Segment Open

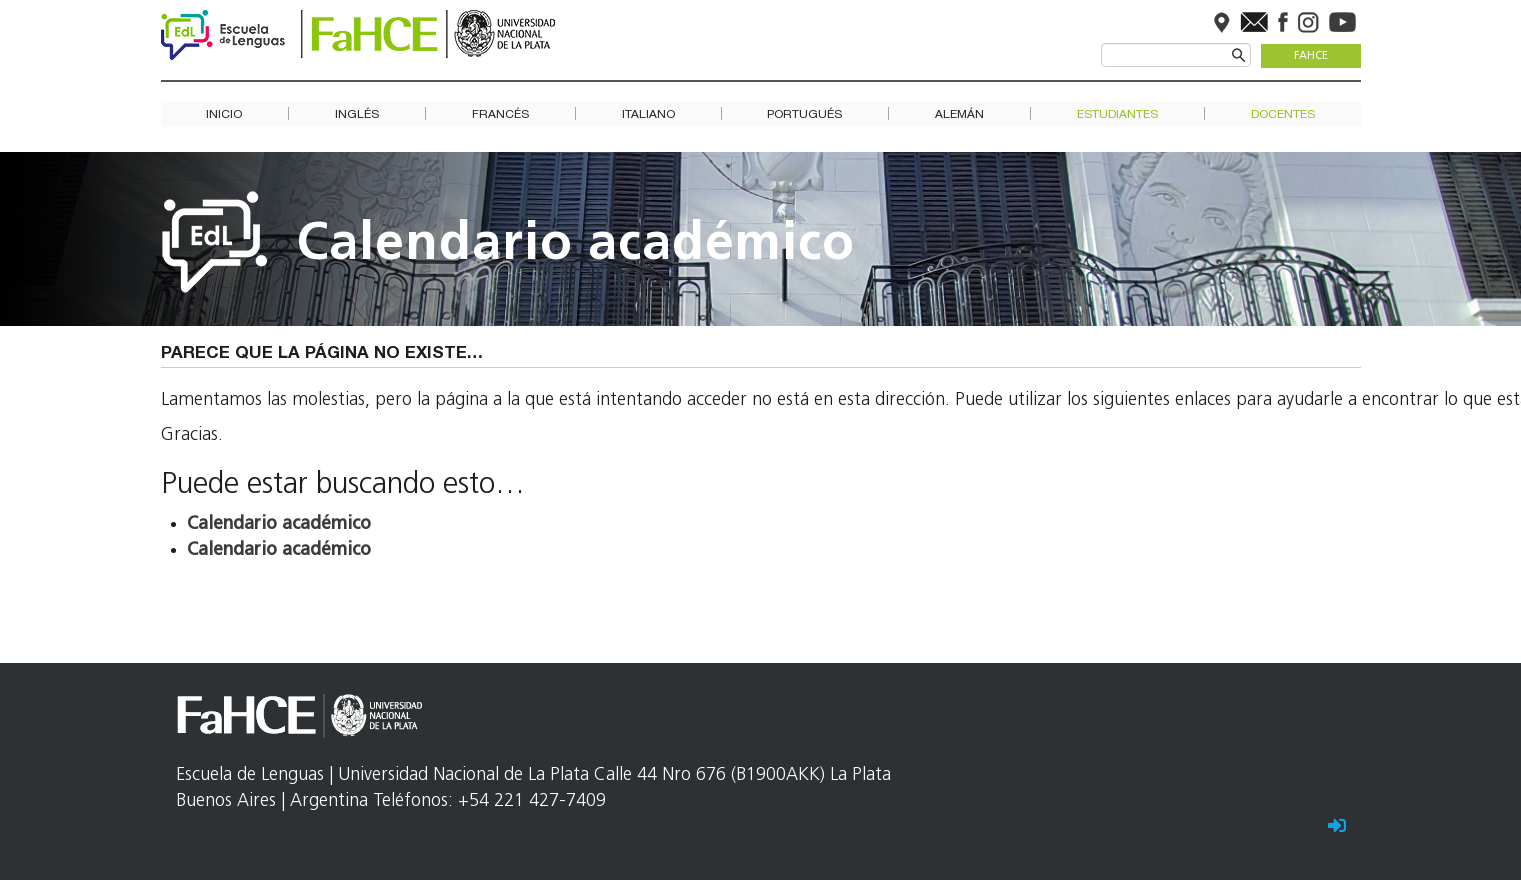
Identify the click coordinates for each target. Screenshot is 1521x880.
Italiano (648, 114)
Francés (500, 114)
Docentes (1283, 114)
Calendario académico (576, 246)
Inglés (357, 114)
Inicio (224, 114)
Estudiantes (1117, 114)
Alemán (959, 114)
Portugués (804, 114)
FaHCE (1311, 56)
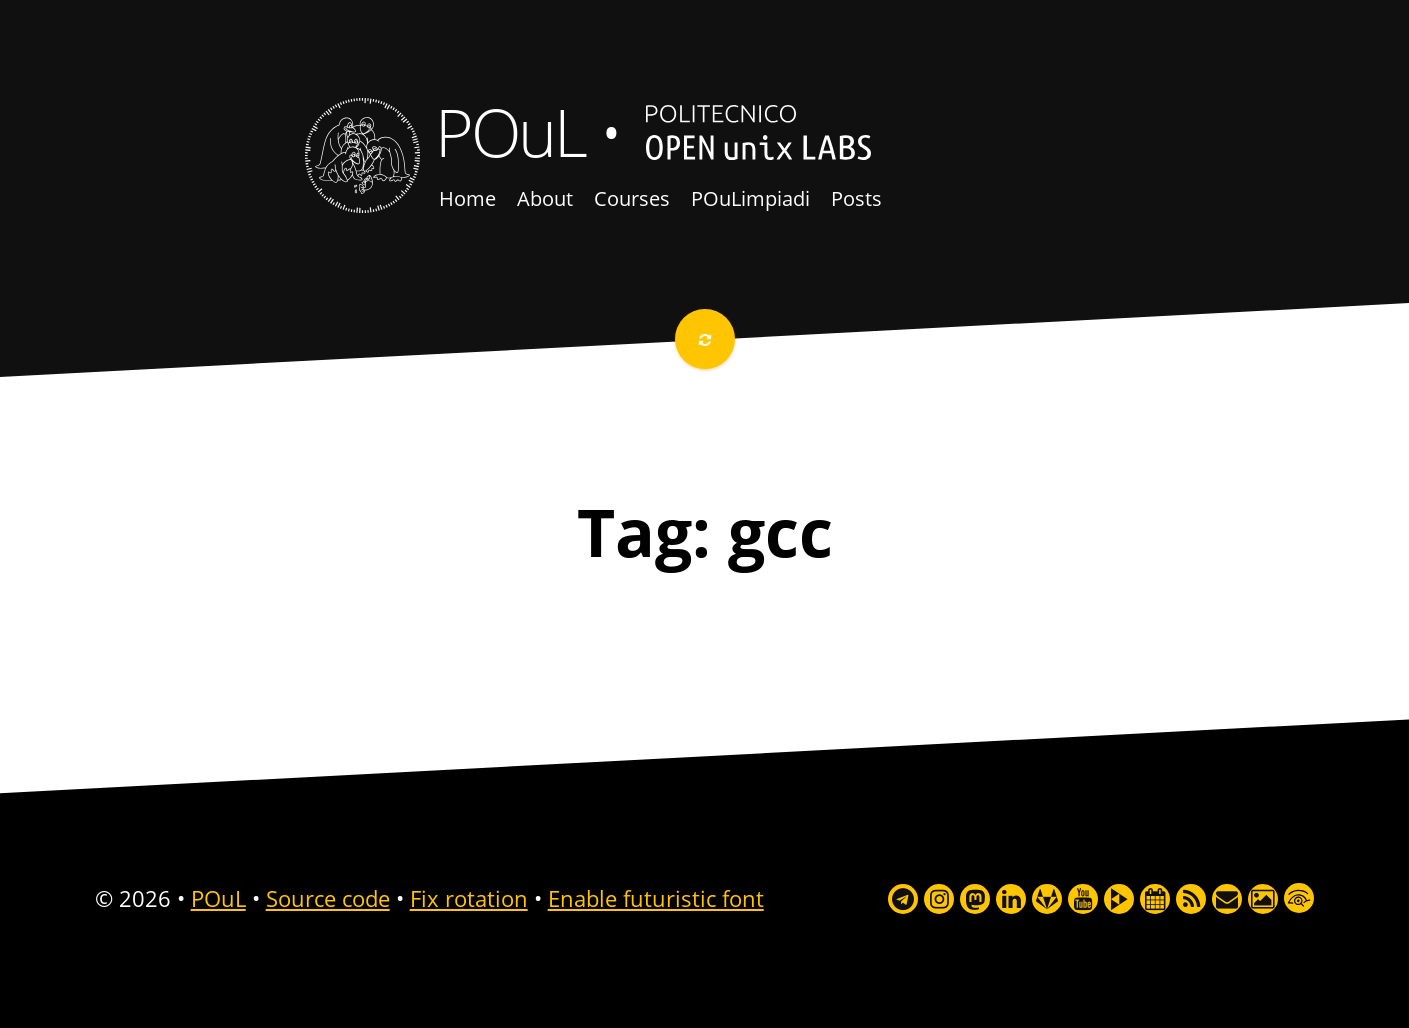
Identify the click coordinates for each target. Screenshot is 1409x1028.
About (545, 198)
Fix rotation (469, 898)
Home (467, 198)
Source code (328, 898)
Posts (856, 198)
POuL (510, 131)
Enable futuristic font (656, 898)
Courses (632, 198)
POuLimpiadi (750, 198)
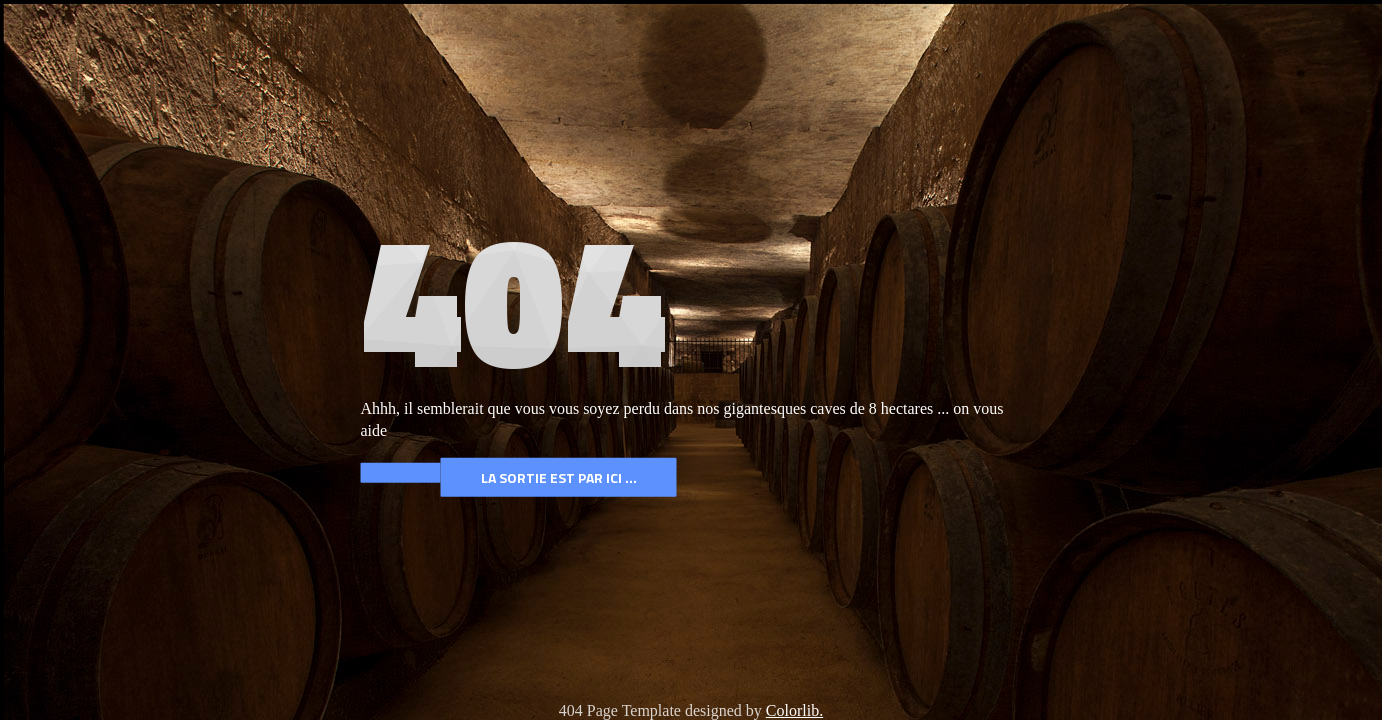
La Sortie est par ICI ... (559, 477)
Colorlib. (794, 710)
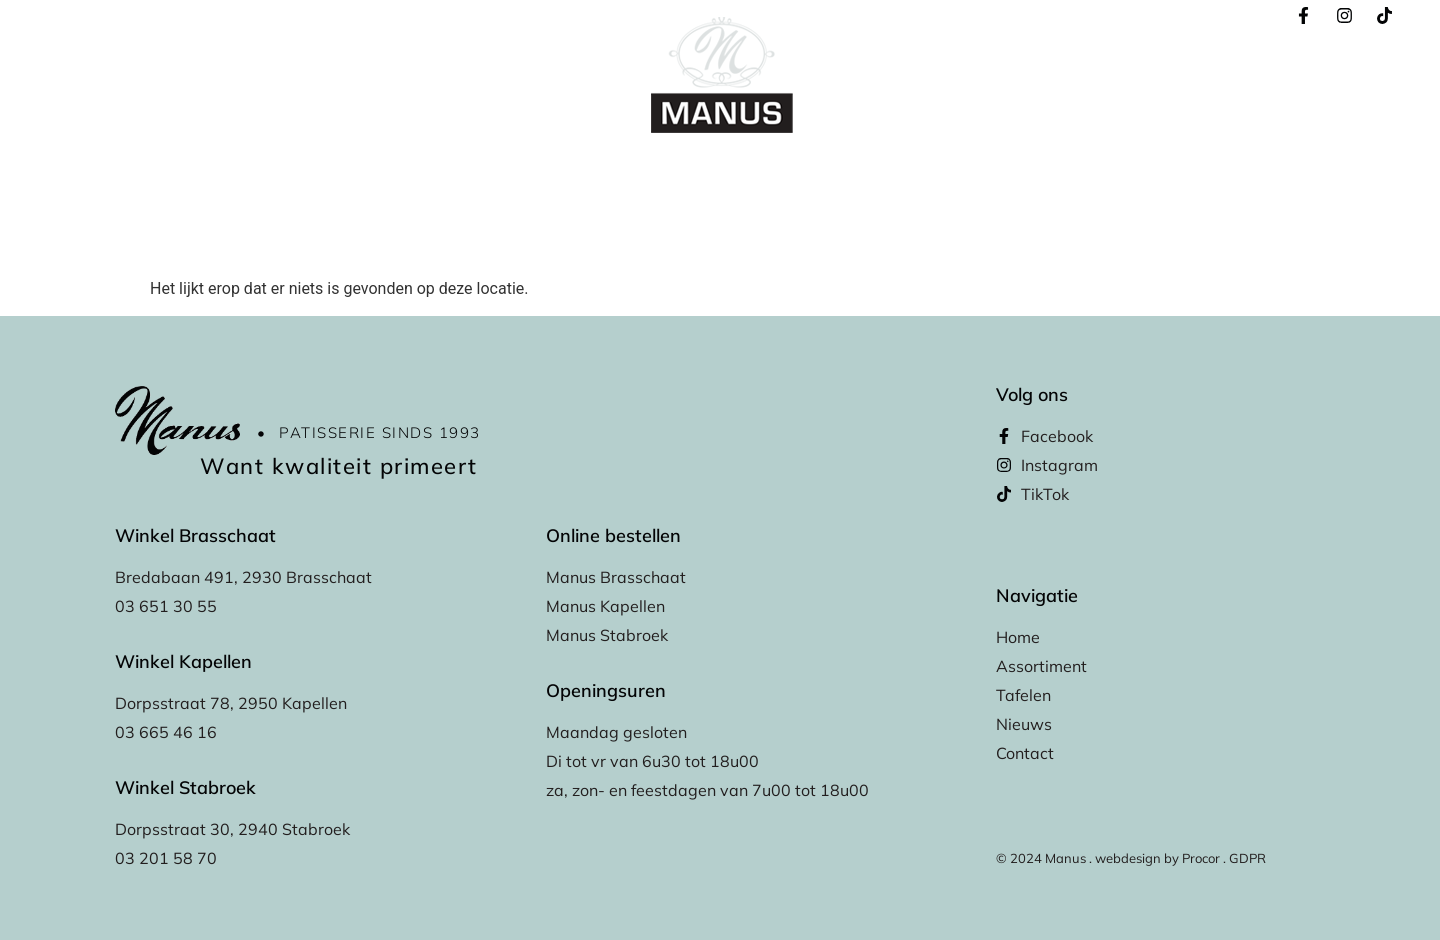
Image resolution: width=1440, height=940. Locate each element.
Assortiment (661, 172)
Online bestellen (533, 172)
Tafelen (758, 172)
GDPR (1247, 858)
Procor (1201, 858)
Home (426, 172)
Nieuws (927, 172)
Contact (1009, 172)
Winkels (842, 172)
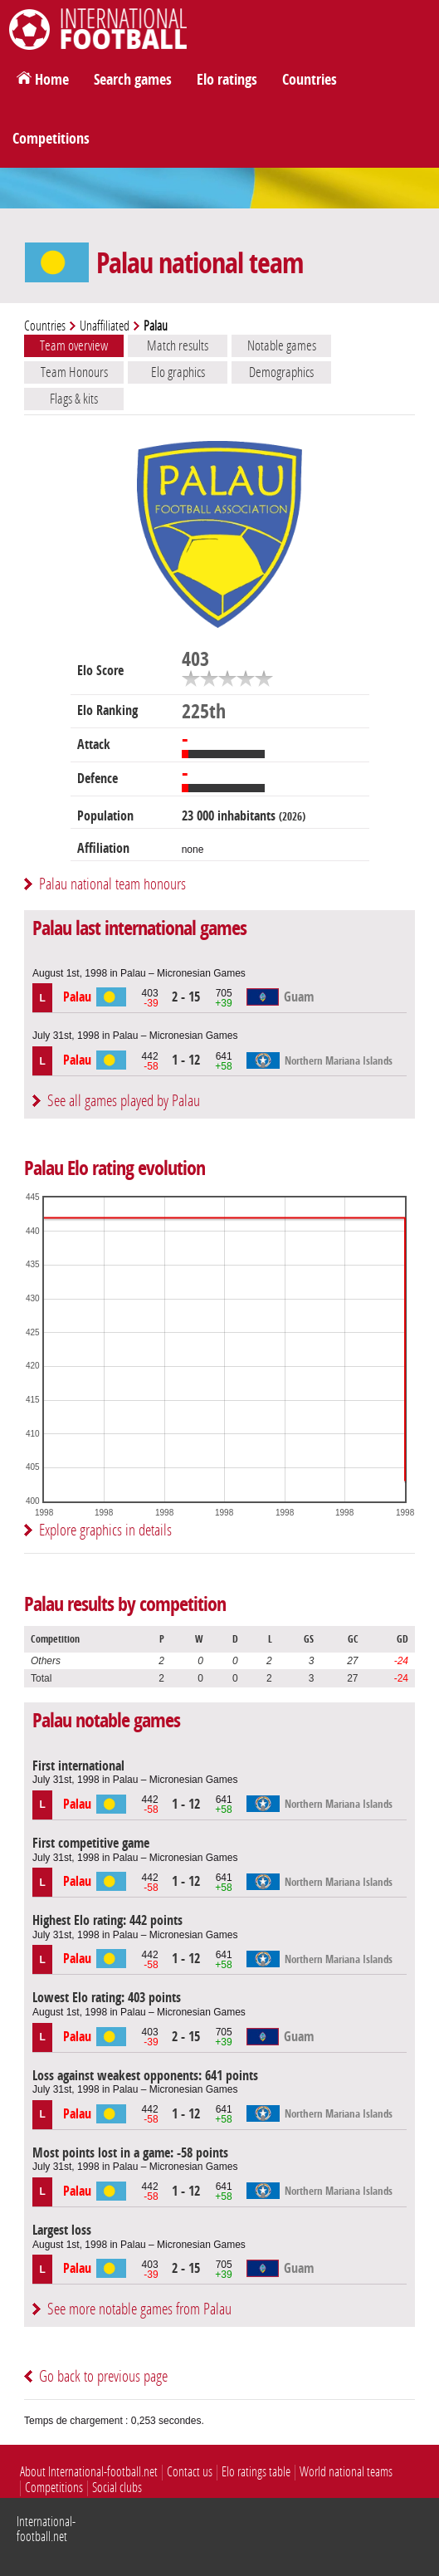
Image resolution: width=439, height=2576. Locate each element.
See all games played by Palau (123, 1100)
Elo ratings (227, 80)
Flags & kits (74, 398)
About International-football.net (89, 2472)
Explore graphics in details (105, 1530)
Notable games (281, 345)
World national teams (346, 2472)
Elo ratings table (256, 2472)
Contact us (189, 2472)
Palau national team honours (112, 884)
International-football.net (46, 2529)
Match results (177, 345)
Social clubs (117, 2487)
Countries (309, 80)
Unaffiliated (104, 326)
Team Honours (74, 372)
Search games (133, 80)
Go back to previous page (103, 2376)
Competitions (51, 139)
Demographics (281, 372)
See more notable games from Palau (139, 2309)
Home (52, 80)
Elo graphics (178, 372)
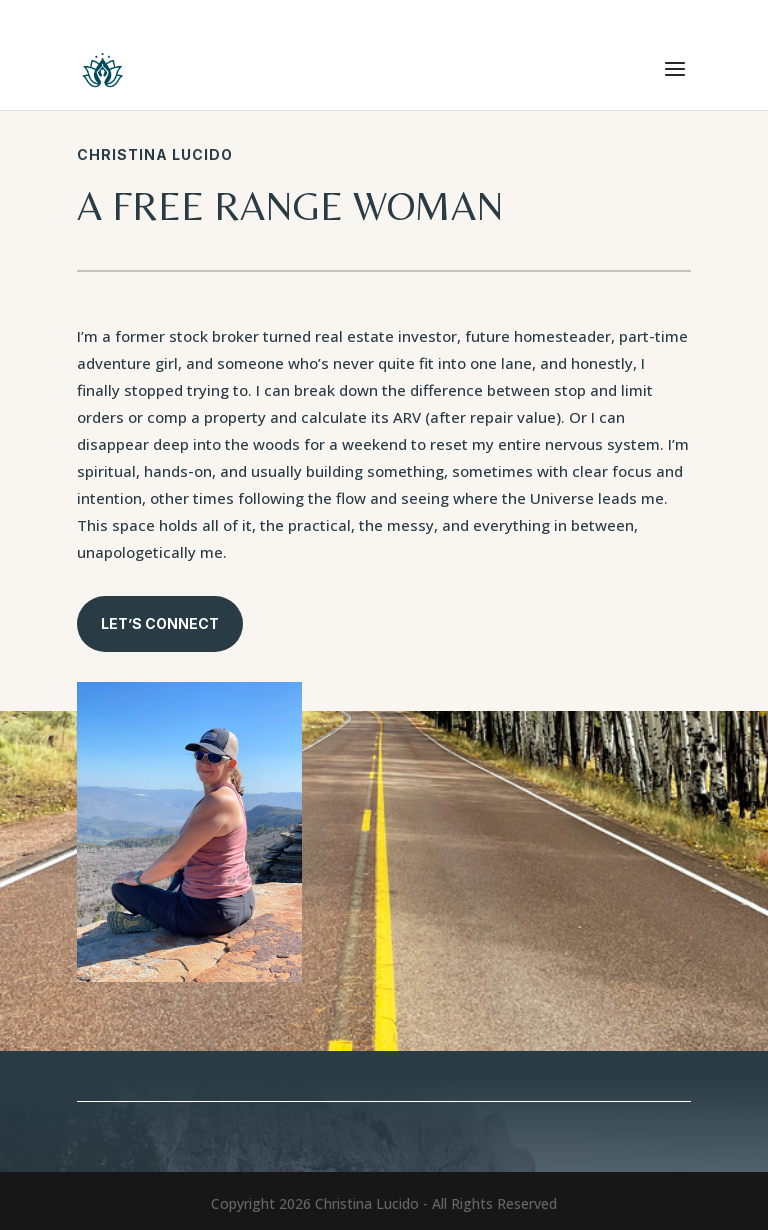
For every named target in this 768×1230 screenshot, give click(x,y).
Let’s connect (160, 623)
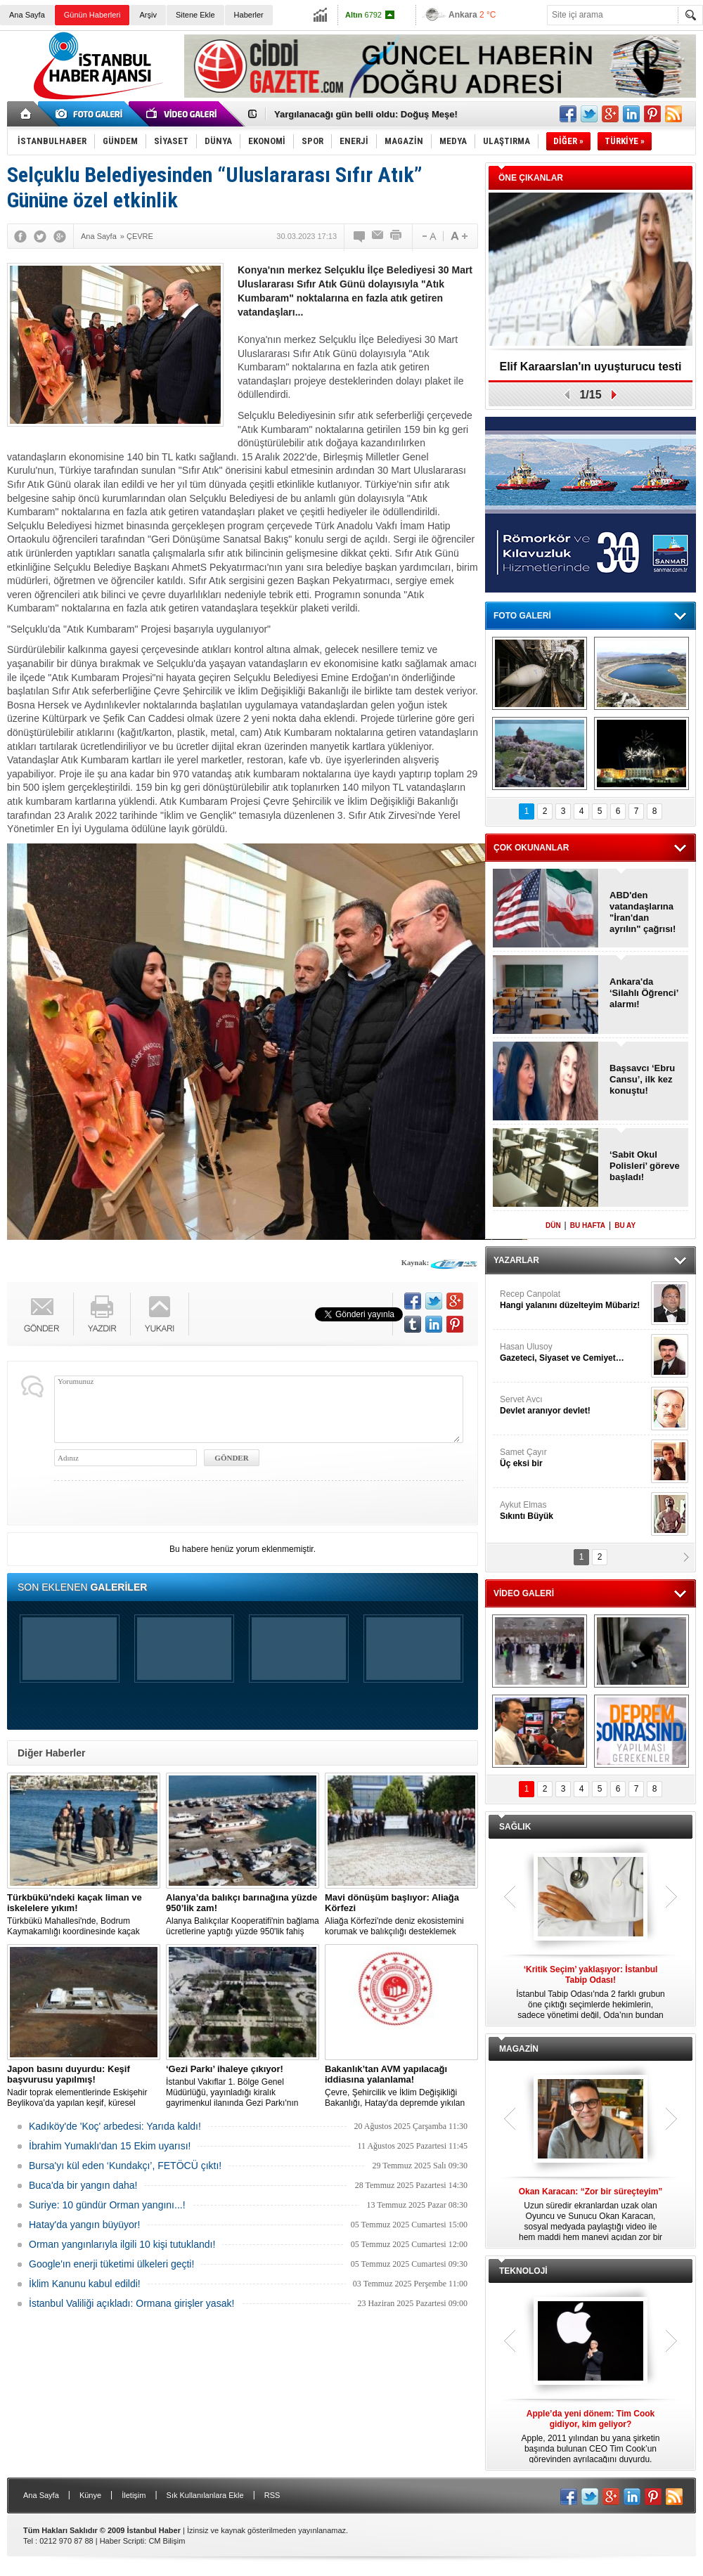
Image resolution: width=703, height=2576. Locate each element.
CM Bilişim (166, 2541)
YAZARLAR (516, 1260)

Segment Closed

Copy out exactly the lines above beginning with the line that contains "POuL (510, 131)" and finishing with the line that contains "World national teams (346, 2472)", including both; leave the pictures out.

POuL (510, 131)
Enable futuristic font (656, 898)
Courses (632, 198)
POuLimpiadi (750, 198)
La Sortie est par ICI ... (559, 477)
Colorlib. (794, 710)
Image resolution: width=1440, height=940. Locate each element.
Assortiment (661, 172)
Online bestellen (533, 172)
Tafelen (758, 172)
GDPR (1247, 858)
Procor (1201, 858)
Home (426, 172)
Nieuws (927, 172)
Contact (1009, 172)
Winkels (842, 172)
Image resolution: width=439, height=2576. Locate each element.
See all games played by Palau (123, 1100)
Elo ratings (227, 80)
Flags & kits (74, 398)
About International-football.net (89, 2472)
Explore graphics in details (105, 1530)
Notable games (281, 345)
World national teams (346, 2472)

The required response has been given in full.